➡️ Background
In this section of the lab you will construct a demonstration of how an IoT setup can be used to detect the potential equipment failures based on a Temperature anomaly and create an Service notification to trigger the maintenance activities in SAP.
This project contains a set of AWS CDK deployable stacks that contains a common set of resources for testing devices with AWS IoT Core. The purpose of this project is to provide a quick pathway for creating AWS resources commonly used for evaluating and gaining visibility into IoT device behavior.
Technical Considerations:
For this workshop you can use any IDE of choice also on your local machine e.g. Visual Code.
Install CDK in your local environment.
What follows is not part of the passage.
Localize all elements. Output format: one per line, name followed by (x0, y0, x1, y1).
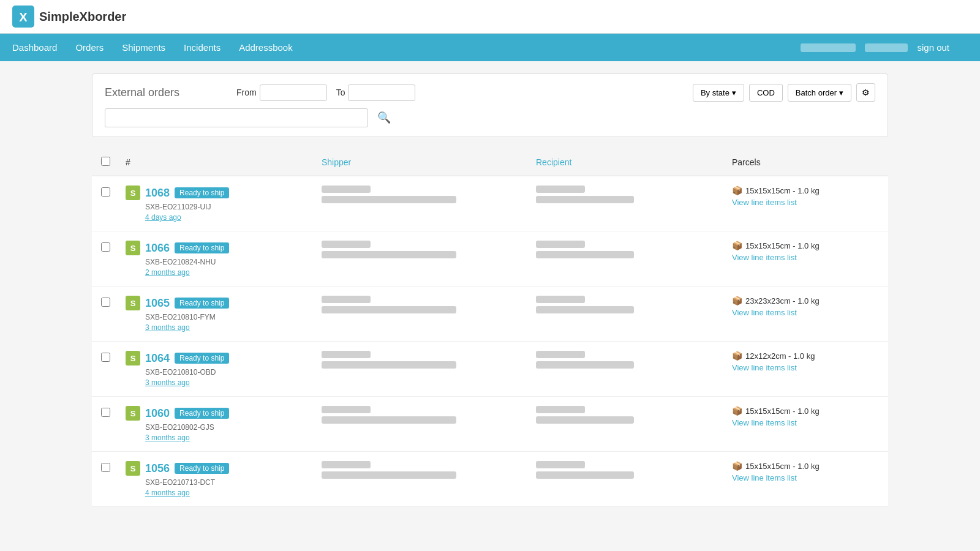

Follow the steps outlined in lab preparation section.
You will validate the following services in AWS account after CDK deployment is complete.
Resources created in these CDK stacks include:
This project is designed for use with devices with cryptographic coprocessors such as the ATECC608. If you are using a device with a protected private key or wish to use your own private key, place the CSR in the certs/ directory with the filename <thing_name>.csr.pem where <thing_name> is the X509 Certificate Subject’s CommonName (e.g. certs/my_device_1.csr.pem). If you do not have a private key and CSR you care to use, they will be created for you on when the stack is deployed.
UNLESS OTHERWISE NOTED, ENSURE REGION SET TO US-EAST-1 (N. Virginia)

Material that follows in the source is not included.